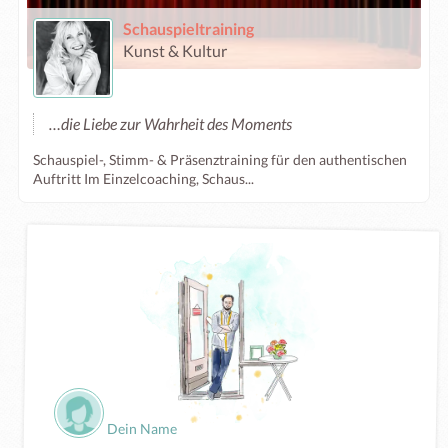
Schauspieltraining
Kunst & Kultur
…die Liebe zur Wahrheit des Moments
Schauspiel-, Stimm- & Präsenztraining für den authentischen
Auftritt Im Einzelcoaching, Schaus...
Dein Name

* **What to do**
Verbatim repeat, images removed: give each entry again exactly as it reads.

* **Written reply**
Schauspieltraining
Kunst & Kultur
…die Liebe zur Wahrheit des Moments
Schauspiel-, Stimm- & Präsenztraining für den authentischen
Auftritt Im Einzelcoaching, Schaus...
Dein Name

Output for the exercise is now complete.